Wavelet regression in random design with heteroscedastic dependent errors

TL;DR

This paper develops adaptive wavelet-based methods for nonparametric function estimation in heteroscedastic, correlated noise settings, achieving minimax rates across various Besov spaces and error measures, with special insights into long-range dependence effects.

Contribution

It introduces a tuning paradigm for warped wavelet estimators that attain minimax rates in heteroscedastic, dependent noise models across diverse Besov spaces, including phase distinctions based on dependence and sparsity.

Findings

Wavelet estimators achieve minimax rates under heteroscedastic, dependent noise.

Three rate phases identified: dense, sparse, and long-range dependence.

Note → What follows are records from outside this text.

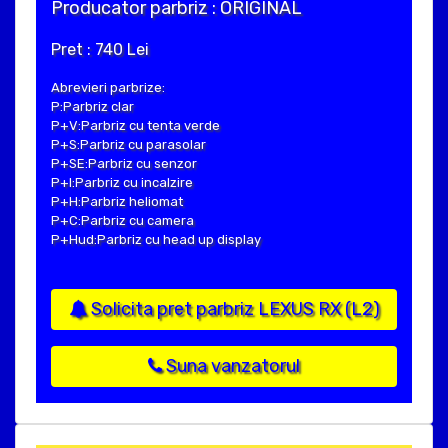
Producator parbriz : ORIGINAL
Pret : 740 Lei
Abrevieri parbrize:
P:Parbriz clar
P+V:Parbriz cu tenta verde
P+S:Parbriz cu parasolar
P+SE:Parbriz cu senzor
P+I:Parbriz cu incalzire
P+H:Parbriz heliomat
P+C:Parbriz cu camera
P+Hud:Parbriz cu head up display
Solicita pret parbriz LEXUS RX (L2)
Suna vanzatorul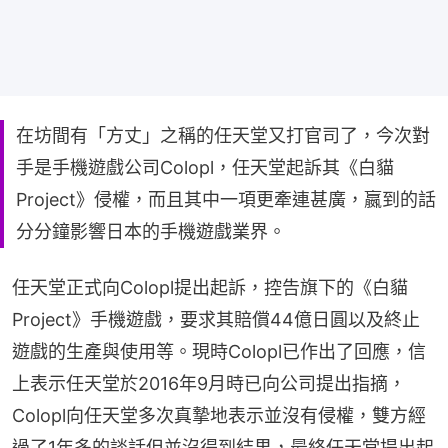
在坊間有「方丈」之稱的任天堂又打官司了，今次對
手是手機遊戲公司Colopl，任天堂起訴其《白貓
Project》侵權，而且其中一項更牽連甚廣，嬴到的話
分分鐘影響日本的手機遊戲業界。
任天堂正式向Colopl提出起訴，控告旗下的《白貓
Project》手機遊戲，要求其賠償44億日圓以及終止
遊戲的生產與使用等。現時Colopl已作出了回應，信
上表示任天堂於2016年9月時已向公司提出指摘，
Colopl向任天堂多次真摯地表示並沒有侵權，雙方經
過了1年多的談話但並沒得到結果，最終任天堂提出起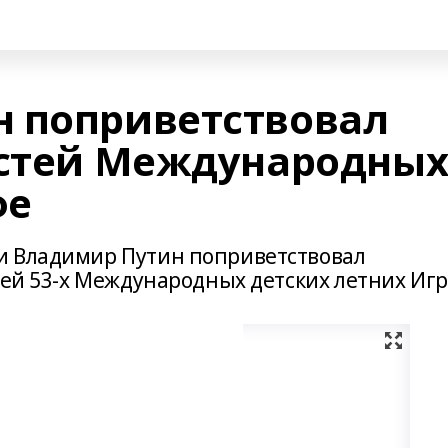
 поприветствовал
остей Международны
фе
и Владимир Путин поприветствовал
тей 53-х Международных детских летних Игр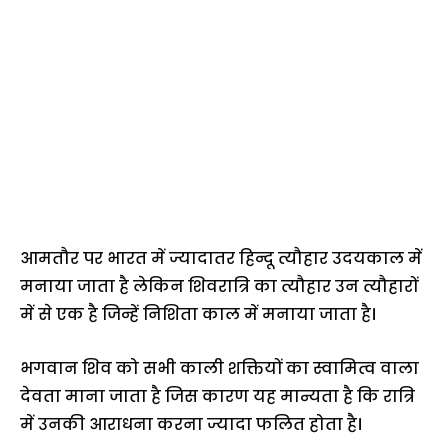
आमतौर पर भारत में ज्यादातर हिन्दू त्यौहार उदयकाल में
मनाया जाता है लेकिन शिवरात्रि का त्यौहार उन त्यौहारों
में से एक है जिन्हें निशिता काल में मनाया जाता है।
भगवान शिव को सभी काली शक्तियों का स्वामित्व वाला
देवता माना जाता है जिस कारण यह मान्यता है कि रात्रि
में उनकी आराधना करना ज्यादा फलित होता है।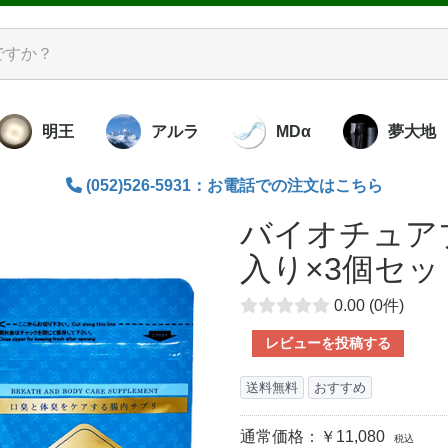
明王
アルラ
MDα
夢大地
(052)526-5931：お電話での注文はこちら
洋酵素調味料
レミアム酵素
米と大豆の酵
ズ
ラル
ナウォーター
ンブー
アキューブ
ッコロ
ダクリーム
素せっけん
ダせっけん
キンオイル
ア Ag･uA
のこの酵素水
ットアグア
ずの子
暮らしの照明
ライトセラピー
バイオペースト
腸内サプリ
書籍
食べる
炭塩・
竹瀝プ
竹のぬ
書籍
リビダ
「霞」かすみ
水
バイオチュアブ
入り×3個セッ
0.00
(0件)
レビューを投稿する
送料無料
おすすめ
通常価格：￥11,080
税込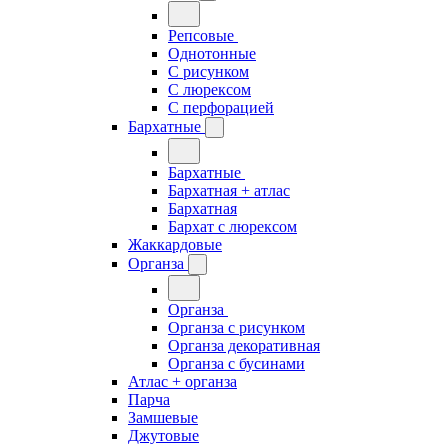
Репсовые
Однотонные
С рисунком
С люрексом
С перфорацией
Бархатные
Бархатные
Бархатная + атлас
Бархатная
Бархат с люрексом
Жаккардовые
Органза
Органза
Органза с рисунком
Органза декоративная
Органза с бусинами
Атлас + органза
Парча
Замшевые
Джутовые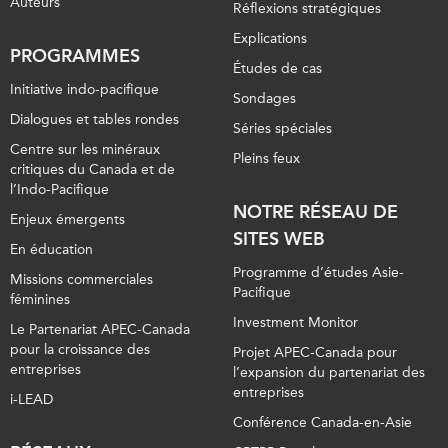
Auteurs
Réflexions stratégiques
Explications
PROGRAMMES
Études de cas
Initiative indo-pacifique
Sondages
Dialogues et tables rondes
Séries spéciales
Centre sur les minéraux
Pleins feux
critiques du Canada et de
l’Indo-Pacifique
NOTRE RÉSEAU DE
Enjeux émergents
SITES WEB
En éducation
Programme d’études Asie-
Missions commerciales
Pacifique
féminines
Investment Monitor
Le Partenariat APEC-Canada
pour la croissance des
Projet APEC-Canada pour
entreprises
l’expansion du partenariat des
entreprises
i-LEAD
Conférence Canada-en-Asie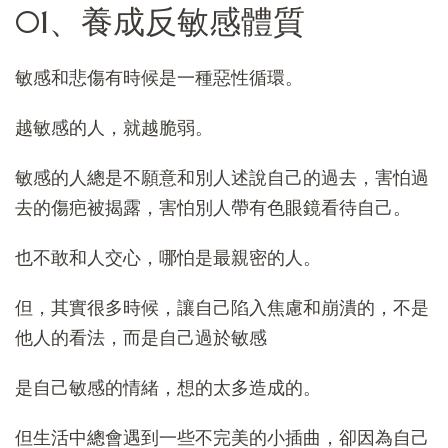
01、養成反敏感體質
敏感和悲傷有時候是一種惡性循環。
越敏感的人，就越脆弱。
敏感的人總是不願意和別人述說自己的過去，害怕過
去的傷疤被揭露，害怕別人帶有色眼鏡看待自己。
也不敢和人交心，哪怕是最親密的人。
但，其實很多時候，讓自己陷入焦慮和崩潰的，不是
他人的看法，而是自己過於敏感
是自己敏感的情緒，想的太多造成的。
但生活中總會遇到一些不完美的小插曲，卻因為自己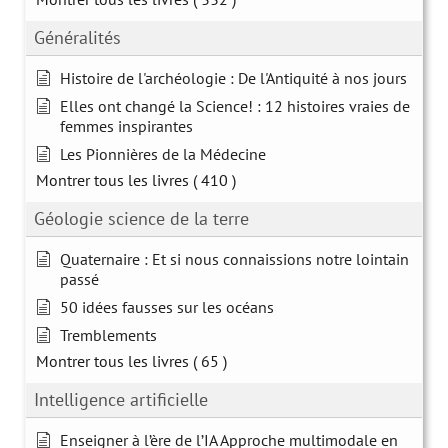
Généralités
Histoire de l'archéologie : De l'Antiquité à nos jours
Elles ont changé la Science! : 12 histoires vraies de
femmes inspirantes
Les Pionnières de la Médecine
Montrer tous les livres
( 410 )
Géologie science de la terre
Quaternaire : Et si nous connaissions notre lointain
passé
50 idées fausses sur les océans
Tremblements
Montrer tous les livres
( 65 )
Intelligence artificielle
Enseigner à l’ère de l’IA Approche multimodale en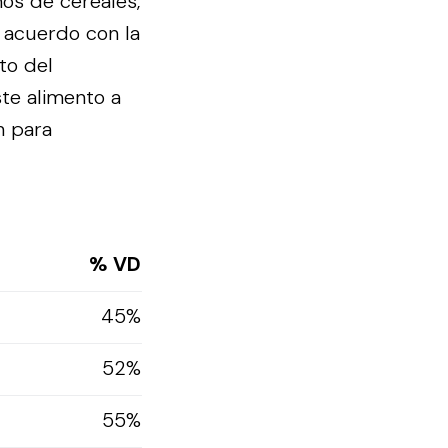
os de cereales,
 acuerdo con la
to del
te alimento a
n para
% VD
45%
52%
55%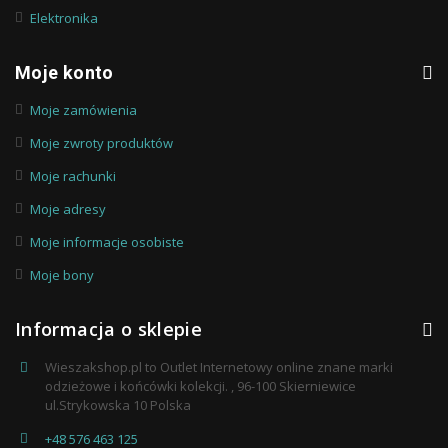
Elektronika
Moje konto
Moje zamówienia
Moje zwroty produktów
Moje rachunki
Moje adresy
Moje informacje osobiste
Moje bony
Informacja o sklepie
Wieszakshop.pl to Outlet Internetowy online znane marki
odzieżowe i końcówki kolekcji. , 96-100 Skierniewice
ul.Strykowska 10 Polska
+48 576 463 125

Long-range dependence does not affect shape estimation accuracy.

Abstract

We investigate function estimation in nonparametric regression models with random design and heteroscedastic correlated noise. Adaptive properties of warped wavelet nonlinear approximations are studied over a wide range of Besov scales, $f\in\mathcal{B}^s_{\pi,r}$, and for a variety of $L^p$ error measures. We consider error distributions with Long-Range-Dependence parameter $\alpha,0<\alpha\leq1$; heteroscedasticity is modeled with a design dependent function $\sigma$. We prescribe a tuning paradigm, under which warped wavelet estimation achieves partial or full adaptivity results with the rates that are shown to be the minimax rates of convergence. For $p>2$, it is seen that there are three rate phases, namely the dense, sparse and long range dependence phase, depending on the relative values of $s,p,\pi$ and $\alpha$. Furthermore, we show that long range dependence does not come into play for shape estimation $f-\int f$. The theory is illustrated with some numerical examples.